> _Your objective_:
Search the data for the string "pending" and gather each line it is in.

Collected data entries
*** Block opens ***

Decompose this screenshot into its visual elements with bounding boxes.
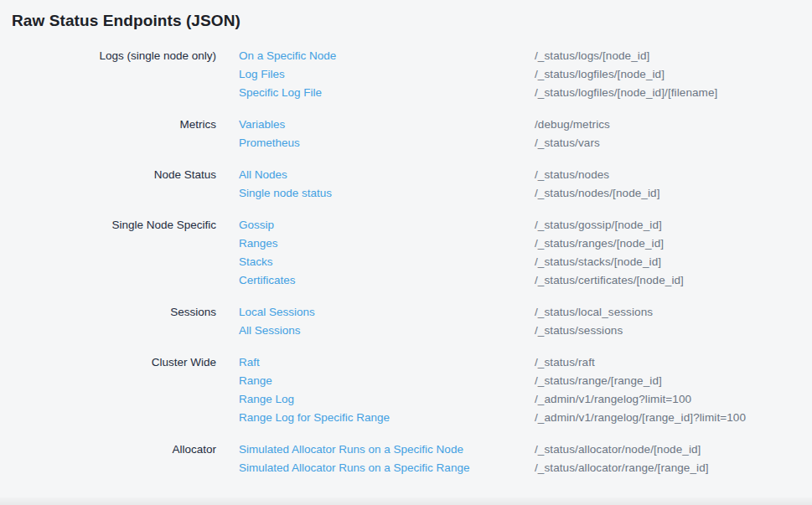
category-label: Metrics [12, 116, 239, 134]
category-label: Allocator [12, 441, 239, 459]
endpoint-lines: Variables/debug/metricsPrometheus/_statu… [239, 116, 800, 152]
endpoint-url: /_status/sessions [535, 322, 623, 340]
endpoint-link[interactable]: Local Sessions [239, 303, 535, 322]
endpoint-url: /_status/logfiles/[node_id]/[filename] [535, 84, 717, 102]
category-label: Node Status [12, 166, 239, 184]
endpoint-group: Logs (single node only)On a Specific Nod… [12, 47, 800, 102]
endpoint-link[interactable]: Prometheus [239, 134, 535, 152]
endpoint-url: /_status/allocator/node/[node_id] [535, 441, 701, 459]
endpoint-link[interactable]: All Sessions [239, 322, 535, 340]
endpoint-url: /_status/logs/[node_id] [535, 47, 649, 65]
endpoint-row: Certificates/_status/certificates/[node_… [239, 271, 800, 290]
endpoint-group: SessionsLocal Sessions/_status/local_ses… [12, 303, 800, 340]
endpoint-url: /_status/nodes [535, 166, 609, 184]
category-label: Cluster Wide [12, 353, 239, 372]
endpoint-row: Log Files/_status/logfiles/[node_id] [239, 65, 800, 84]
endpoint-link[interactable]: Range Log for Specific Range [239, 409, 535, 427]
endpoint-link[interactable]: Certificates [239, 271, 535, 290]
endpoint-link[interactable]: On a Specific Node [239, 47, 535, 65]
endpoint-url: /_status/raft [535, 353, 595, 372]
endpoint-row: All Sessions/_status/sessions [239, 322, 800, 340]
endpoint-lines: Local Sessions/_status/local_sessionsAll… [239, 303, 800, 340]
endpoint-row: Simulated Allocator Runs on a Specific R… [239, 459, 800, 477]
endpoint-link[interactable]: Range [239, 372, 535, 390]
endpoint-url: /_status/stacks/[node_id] [535, 253, 661, 271]
endpoint-row: Range Log for Specific Range/_admin/v1/r… [239, 409, 800, 427]
endpoint-row: Raft/_status/raft [239, 353, 800, 372]
endpoint-lines: All Nodes/_status/nodesSingle node statu… [239, 166, 800, 203]
endpoint-url: /_status/nodes/[node_id] [535, 184, 660, 203]
page-title: Raw Status Endpoints (JSON) [12, 12, 800, 30]
endpoint-lines: On a Specific Node/_status/logs/[node_id… [239, 47, 800, 102]
endpoint-lines: Gossip/_status/gossip/[node_id]Ranges/_s… [239, 216, 800, 290]
endpoint-row: Prometheus/_status/vars [239, 134, 800, 152]
endpoint-url: /_status/range/[range_id] [535, 372, 662, 390]
endpoint-url: /_status/vars [535, 134, 600, 152]
category-label: Single Node Specific [12, 216, 239, 234]
endpoint-link[interactable]: Range Log [239, 390, 535, 409]
endpoint-url: /_status/allocator/range/[range_id] [535, 459, 709, 477]
endpoint-url: /_admin/v1/rangelog/[range_id]?limit=100 [535, 409, 746, 427]
category-label: Sessions [12, 303, 239, 322]
endpoint-group: Single Node SpecificGossip/_status/gossi… [12, 216, 800, 290]
endpoint-row: Single node status/_status/nodes/[node_i… [239, 184, 800, 203]
endpoint-row: Simulated Allocator Runs on a Specific N… [239, 441, 800, 459]
endpoint-group: Node StatusAll Nodes/_status/nodesSingle… [12, 166, 800, 203]
endpoint-url: /_status/logfiles/[node_id] [535, 65, 665, 84]
endpoint-row: All Nodes/_status/nodes [239, 166, 800, 184]
category-label: Logs (single node only) [12, 47, 239, 65]
endpoint-link[interactable]: Log Files [239, 65, 535, 84]
endpoint-lines: Raft/_status/raftRange/_status/range/[ra… [239, 353, 800, 427]
endpoint-link[interactable]: Simulated Allocator Runs on a Specific N… [239, 441, 535, 459]
endpoint-group: AllocatorSimulated Allocator Runs on a S… [12, 441, 800, 477]
endpoint-url: /debug/metrics [535, 116, 610, 134]
endpoint-url: /_status/local_sessions [535, 303, 653, 322]
endpoint-link[interactable]: Stacks [239, 253, 535, 271]
endpoint-row: Gossip/_status/gossip/[node_id] [239, 216, 800, 234]
endpoint-link[interactable]: Simulated Allocator Runs on a Specific R… [239, 459, 535, 477]
endpoint-url: /_status/gossip/[node_id] [535, 216, 662, 234]
endpoint-url: /_admin/v1/rangelog?limit=100 [535, 390, 691, 409]
endpoint-groups: Logs (single node only)On a Specific Nod… [12, 47, 800, 477]
endpoint-link[interactable]: Variables [239, 116, 535, 134]
endpoint-row: Stacks/_status/stacks/[node_id] [239, 253, 800, 271]
endpoint-link[interactable]: Ranges [239, 234, 535, 253]
endpoint-row: Range Log/_admin/v1/rangelog?limit=100 [239, 390, 800, 409]
endpoint-row: Ranges/_status/ranges/[node_id] [239, 234, 800, 253]
endpoint-row: Range/_status/range/[range_id] [239, 372, 800, 390]
endpoint-link[interactable]: Raft [239, 353, 535, 372]
endpoint-link[interactable]: Specific Log File [239, 84, 535, 102]
endpoint-link[interactable]: Single node status [239, 184, 535, 203]
endpoint-url: /_status/ranges/[node_id] [535, 234, 664, 253]
raw-status-endpoints-page: Raw Status Endpoints (JSON) Logs (single… [0, 0, 812, 477]
endpoint-group: MetricsVariables/debug/metricsPrometheus… [12, 116, 800, 152]
bottom-edge-shade [0, 497, 812, 505]
endpoint-lines: Simulated Allocator Runs on a Specific N… [239, 441, 800, 477]
endpoint-row: Local Sessions/_status/local_sessions [239, 303, 800, 322]
endpoint-link[interactable]: All Nodes [239, 166, 535, 184]
endpoint-url: /_status/certificates/[node_id] [535, 271, 684, 290]
endpoint-row: Variables/debug/metrics [239, 116, 800, 134]
endpoint-row: On a Specific Node/_status/logs/[node_id… [239, 47, 800, 65]
endpoint-row: Specific Log File/_status/logfiles/[node… [239, 84, 800, 102]
endpoint-group: Cluster WideRaft/_status/raftRange/_stat… [12, 353, 800, 427]
endpoint-link[interactable]: Gossip [239, 216, 535, 234]
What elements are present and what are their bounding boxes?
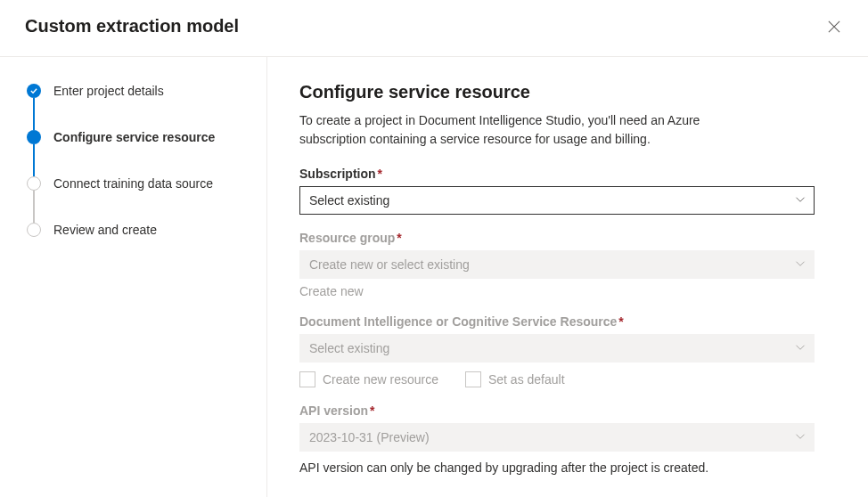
label-text: API version (299, 403, 368, 418)
subscription-label: Subscription* (299, 167, 815, 181)
step-label: Connect training data source (53, 176, 213, 191)
step-label: Review and create (53, 223, 157, 237)
set-as-default-checkbox[interactable]: Set as default (465, 371, 565, 387)
step-enter-project-details[interactable]: Enter project details (27, 84, 249, 98)
step-pending-icon (27, 223, 41, 237)
resource-group-select-value: Create new or select existing (299, 250, 815, 279)
label-text: Document Intelligence or Cognitive Servi… (299, 314, 617, 329)
step-current-icon (27, 130, 41, 144)
resource-group-field: Resource group* Create new or select exi… (299, 231, 815, 298)
dialog-content: Enter project details Configure service … (0, 57, 868, 497)
service-resource-select[interactable]: Select existing (299, 334, 815, 363)
required-indicator: * (618, 314, 623, 329)
subscription-select-value: Select existing (299, 186, 815, 215)
step-configure-service-resource[interactable]: Configure service resource (27, 130, 249, 144)
checkbox-box (465, 371, 481, 387)
create-new-resource-checkbox[interactable]: Create new resource (299, 371, 438, 387)
subscription-select[interactable]: Select existing (299, 186, 815, 215)
checkbox-box (299, 371, 315, 387)
step-label: Configure service resource (53, 130, 215, 144)
required-indicator: * (370, 403, 374, 418)
service-resource-select-value: Select existing (299, 334, 815, 363)
wizard-sidebar: Enter project details Configure service … (0, 57, 267, 497)
step-connector (33, 191, 35, 223)
checkbox-label: Create new resource (323, 372, 438, 387)
label-text: Subscription (299, 167, 376, 181)
api-version-select[interactable]: 2023-10-31 (Preview) (299, 423, 815, 452)
close-button[interactable] (825, 18, 843, 36)
page-description: To create a project in Document Intellig… (299, 111, 727, 149)
step-completed-icon (27, 84, 41, 98)
subscription-field: Subscription* Select existing (299, 167, 815, 215)
label-text: Resource group (299, 231, 395, 245)
dialog-header: Custom extraction model (0, 0, 868, 57)
step-connect-training-data-source[interactable]: Connect training data source (27, 176, 249, 191)
create-new-resource-group-link[interactable]: Create new (299, 284, 364, 298)
required-indicator: * (397, 231, 401, 245)
service-resource-options: Create new resource Set as default (299, 371, 815, 387)
page-title: Configure service resource (299, 82, 815, 102)
api-version-field: API version* 2023-10-31 (Preview) API ve… (299, 403, 815, 475)
api-version-label: API version* (299, 403, 815, 418)
main-panel: Configure service resource To create a p… (267, 57, 868, 497)
step-label: Enter project details (53, 84, 164, 98)
resource-group-select[interactable]: Create new or select existing (299, 250, 815, 279)
dialog-title: Custom extraction model (25, 16, 239, 37)
checkbox-label: Set as default (488, 372, 565, 387)
step-pending-icon (27, 176, 41, 191)
step-review-and-create[interactable]: Review and create (27, 223, 249, 237)
step-connector (33, 98, 35, 130)
close-icon (828, 20, 840, 33)
step-connector (33, 144, 35, 176)
required-indicator: * (378, 167, 382, 181)
resource-group-label: Resource group* (299, 231, 815, 245)
service-resource-label: Document Intelligence or Cognitive Servi… (299, 314, 815, 329)
api-version-select-value: 2023-10-31 (Preview) (299, 423, 815, 452)
api-version-helper: API version can only be changed by upgra… (299, 460, 815, 475)
service-resource-field: Document Intelligence or Cognitive Servi… (299, 314, 815, 387)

*** Block closes ***

> _Output_:
step-pending-icon (27, 223, 41, 237)
step-pending-icon (27, 176, 41, 191)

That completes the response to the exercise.